This morning (4 November 2015), the Supreme Court handed down decisions in two cases concerning alleged penalty clauses. The cases are important from a legal perspective but practically too, it means that to be on the safe side, you should not overstay your time limit in a car park as the resulting charge may well be legally enforceable.
The two cases in question can be summarised as follows:
1. ParkingEye Ltd v Beavis
ParkingEye managed the car park where Mr Beavis parked his car one day in April 2013. There were around 20 clear signs around the car park stating that if a driver stayed over two hours, there would be a "Parking Charge of £85". Mr Beavis overstayed by nearly an hour, was charged the £85 and refused to pay. He has since argued that the Parking Charge clause was unenforceable at common law as a penalty and/or by virtue of the Unfair Terms in Consumer Contracts Regulations 1999 (UTCC Regulations).
Mr Beavis lost at first instance and in the Court of Appeal - he appealed to the Supreme Court.
2. Cavendish Square Holding BV v Talal El Makdessi
Mr Makdessi and Cavendish contracted for the sale from Mr Makdessi of a controlling stake in a company. The contract contained clauses restricting Mr Makdessi from certain competing activities and provided that if he breached those clauses, he would lose his entitlement to the last two instalments of the purchase price and could be obliged to sell the balance of his shares to Cavendish at a reduced price. Mr Makdessi breached the restrictive covenants but argued that the consequential clauses were unenforceable penalties.
Mr Makdessi lost initially but won his case in the Court of Appeal - Cavendish appealed to the Supreme Court.

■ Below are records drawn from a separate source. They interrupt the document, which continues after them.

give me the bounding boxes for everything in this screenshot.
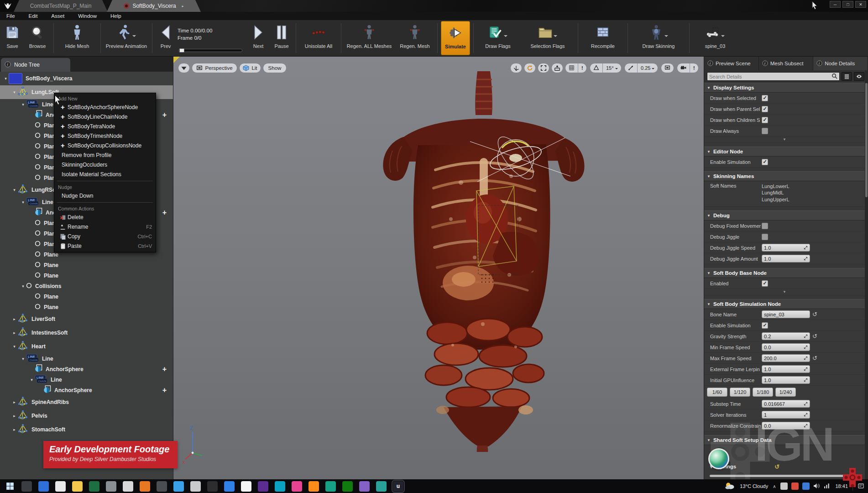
reset-icon[interactable]: ↺ bbox=[812, 311, 817, 317]
tray-network-icon[interactable] bbox=[824, 483, 831, 490]
field-min-frame-speed[interactable]: 0.0 bbox=[762, 343, 810, 351]
reset-icon[interactable]: ↺ bbox=[812, 333, 817, 339]
menu-item-copy[interactable]: CopyCtrl+C bbox=[54, 231, 156, 241]
menu-item-isolate-material-sections[interactable]: Isolate Material Sections bbox=[54, 169, 156, 179]
field-max-frame-speed[interactable]: 200.0 bbox=[762, 354, 810, 362]
screen-percentage-button-cell[interactable] bbox=[661, 63, 674, 73]
tree-item-plane[interactable]: Plane bbox=[0, 270, 173, 281]
scale-snap-toggle[interactable]: 0.25 bbox=[624, 63, 658, 73]
checkbox-enable-simulation[interactable]: ✓ bbox=[762, 159, 768, 165]
toolbar-button-next[interactable]: Next bbox=[248, 21, 269, 55]
toolbar-button-recompile[interactable]: Recompile bbox=[581, 21, 624, 55]
tree-item-spineandribs[interactable]: ▸SpineAndRibs bbox=[0, 395, 173, 409]
details-vertical-scrollbar[interactable] bbox=[865, 70, 868, 479]
list-view-button[interactable] bbox=[842, 72, 852, 81]
advanced-expander[interactable]: ▼ bbox=[704, 289, 865, 295]
field-initial-gpuinfluence[interactable]: 1.0 bbox=[762, 376, 810, 384]
substep-preset-1-60[interactable]: 1/60 bbox=[707, 388, 727, 397]
field-debug-jiggle-amount[interactable]: 1.0 bbox=[762, 255, 810, 262]
toolbar-button-simulate[interactable]: Simulate bbox=[441, 21, 470, 55]
menu-help[interactable]: Help bbox=[110, 13, 121, 19]
expander-arrow-icon[interactable]: ▾ bbox=[20, 357, 26, 361]
taskbar-app-ide-blue[interactable] bbox=[224, 481, 235, 492]
minimize-button[interactable]: ─ bbox=[830, 1, 841, 8]
expander-arrow-icon[interactable]: ▾ bbox=[3, 76, 9, 81]
category-editor-node[interactable]: ▼Editor Node bbox=[704, 147, 865, 157]
expander-arrow-icon[interactable]: ▾ bbox=[20, 102, 26, 107]
time-slider[interactable] bbox=[178, 49, 242, 52]
toolbar-button-regen-all-meshes[interactable]: Regen. ALL Meshes bbox=[345, 21, 394, 55]
toolbar-button-browse[interactable]: Browse bbox=[25, 21, 50, 55]
tree-item-plane[interactable]: Plane bbox=[0, 260, 173, 270]
taskbar-app-tool-pink[interactable] bbox=[292, 481, 302, 492]
scale-snap-toggle-cell[interactable] bbox=[625, 63, 637, 73]
tree-item-plane[interactable]: Plane bbox=[0, 291, 173, 302]
advanced-expander[interactable]: ▼ bbox=[704, 136, 865, 143]
add-node-button[interactable]: + bbox=[162, 111, 167, 119]
expander-arrow-icon[interactable]: ▸ bbox=[11, 427, 17, 432]
expander-arrow-icon[interactable]: ▸ bbox=[11, 330, 17, 335]
substep-preset-1-180[interactable]: 1/180 bbox=[753, 388, 773, 397]
category-shared-soft-setup-data[interactable]: ▼Shared Soft Setup Data bbox=[704, 435, 865, 445]
taskbar-app-tool-orange[interactable] bbox=[309, 481, 319, 492]
taskbar-app-spreadsheet[interactable] bbox=[89, 481, 99, 492]
toolbar-button-pause[interactable]: Pause bbox=[271, 21, 293, 55]
menu-item-softbodytetranode[interactable]: +SoftBodyTetraNode bbox=[54, 121, 156, 131]
toolbar-button-hide-mesh[interactable]: Hide Mesh bbox=[57, 21, 97, 55]
checkbox-draw-when-selected[interactable]: ✓ bbox=[762, 95, 768, 101]
taskbar-app-photos[interactable] bbox=[173, 481, 184, 492]
field-solver-iterations[interactable]: 1 bbox=[762, 411, 810, 419]
menu-item-skinningoccluders[interactable]: SkinningOccluders bbox=[54, 160, 156, 169]
scale-snap-toggle-cell[interactable]: 0.25 bbox=[637, 63, 658, 73]
menu-item-softbodyanchorspherenode[interactable]: +SoftBodyAnchorSphereNode bbox=[54, 102, 156, 112]
add-node-button[interactable]: + bbox=[162, 365, 167, 373]
category-debug[interactable]: ▼Debug bbox=[704, 210, 865, 220]
field-gravity-strength[interactable]: 0.2 bbox=[762, 332, 810, 340]
taskbar-app-doc-white[interactable] bbox=[241, 481, 251, 492]
field-external-frame-lerpin[interactable]: 1.0 bbox=[762, 365, 810, 373]
menu-item-remove-from-profile[interactable]: Remove from Profile bbox=[54, 150, 156, 160]
menu-item-nudge-down[interactable]: Nudge Down bbox=[54, 191, 156, 200]
toolbar-button-save[interactable]: Save bbox=[2, 21, 23, 55]
checkbox-debug-jiggle[interactable] bbox=[762, 234, 768, 240]
taskbar-app-settings[interactable] bbox=[190, 481, 201, 492]
tree-item-plane[interactable]: Plane bbox=[0, 302, 173, 312]
menu-item-softbodytrimeshnode[interactable]: +SoftBodyTrimeshNode bbox=[54, 131, 156, 141]
toolbar-button-preview-animation[interactable]: Preview Animation bbox=[104, 21, 149, 55]
toolbar-button-regen-mesh[interactable]: Regen. Mesh bbox=[396, 21, 434, 55]
toolbar-button-draw-flags[interactable]: Draw Flags bbox=[477, 21, 519, 55]
menu-asset[interactable]: Asset bbox=[51, 13, 64, 19]
expander-arrow-icon[interactable]: ▾ bbox=[11, 188, 17, 192]
taskbar-app-media-player[interactable] bbox=[106, 481, 116, 492]
eye-filter-button[interactable] bbox=[854, 72, 864, 81]
dropdown-caret-icon[interactable] bbox=[554, 35, 557, 39]
tree-item-pelvis[interactable]: ▸Pelvis bbox=[0, 409, 173, 423]
expander-arrow-icon[interactable]: ▾ bbox=[29, 378, 35, 382]
dropdown-caret-icon[interactable] bbox=[721, 35, 725, 39]
viewport[interactable]: PerspectiveLitShow !15°0.25! bbox=[173, 57, 704, 479]
taskbar-app-tool-purple[interactable] bbox=[359, 481, 370, 492]
taskbar-app-calculator[interactable] bbox=[157, 481, 167, 492]
field-substep-time[interactable]: 0.016667 bbox=[762, 400, 810, 408]
toolbar-button-selection-flags[interactable]: Selection Flags bbox=[521, 21, 575, 55]
category-skinning-names[interactable]: ▼Skinning Names bbox=[704, 171, 865, 181]
camera-speed-button[interactable]: ! bbox=[677, 63, 699, 73]
screen-percentage-button[interactable] bbox=[661, 63, 674, 73]
tree-item-collisions[interactable]: ▾Collisions bbox=[0, 281, 173, 291]
add-node-button[interactable]: + bbox=[162, 209, 167, 217]
taskbar-app-tool-teal[interactable] bbox=[325, 481, 336, 492]
toolbar-button-prev[interactable]: Prev bbox=[156, 21, 176, 55]
tab-mesh-subsect[interactable]: iMesh Subsect bbox=[759, 57, 814, 70]
checkbox-enabled[interactable]: ✓ bbox=[762, 280, 768, 287]
tree-item-line[interactable]: ▾LINECHAINLine bbox=[0, 353, 173, 364]
tree-item-stomachsoft[interactable]: ▸StomachSoft bbox=[0, 423, 173, 436]
start-button[interactable] bbox=[5, 481, 15, 492]
taskbar-app-tool-green[interactable] bbox=[376, 481, 387, 492]
dropdown-caret-icon[interactable] bbox=[132, 35, 136, 39]
tray-expand-icon[interactable]: ∧ bbox=[773, 484, 776, 489]
viscera-model[interactable] bbox=[374, 68, 593, 452]
menu-item-delete[interactable]: Delete bbox=[54, 212, 156, 222]
menu-edit[interactable]: Edit bbox=[29, 13, 38, 19]
tray-pen-icon[interactable] bbox=[780, 483, 788, 490]
toolbar-button-unisolate-all[interactable]: Unisolate All bbox=[299, 21, 338, 55]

The Supreme Court decisions
In short, the Supreme Court handed down a combined judgment and upheld the clauses in dispute in both cases. So both Mr Makdessi and Mr Beavis lost - they both have to pay the amounts claimed as a result of their breaches of contract.
- The disputed clauses in the contract between Mr Makdessi and Cavendish were not penalties in the opinion of the Supreme Court - in fact they were primary obligations reflecting the importance and criticality of the goodwill of the business in relation to this purchase.
- The Parking Charge claimed from Mr Beavis was not in the court's view a penalty clause but a clause to facilitate good management of the car park and to generate legitimate income for ParkingEye. The charge of £85 was not extravagant nor unconscionable and the clause did not result in any imbalance between the parties. One judge, Lord Toulson, dissented, considering that ParkingEye had not demonstrated that a reasonable motorist would have agreed to the term in individual negotiations on level terms and so the clause was in breach of the UTCC Regulations which afford protection to consumers.
The decision is particularly interesting in terms of the Supreme Court's statements on the penalty rule. This rule, in simple terms, has traditionally meant that where a clause in a contract provides that upon breach, the party in breach has to pay an amount that is exorbitant (bearing in mind the primary provisions of the contract), that provision will amount to a penalty clause that is unenforceable.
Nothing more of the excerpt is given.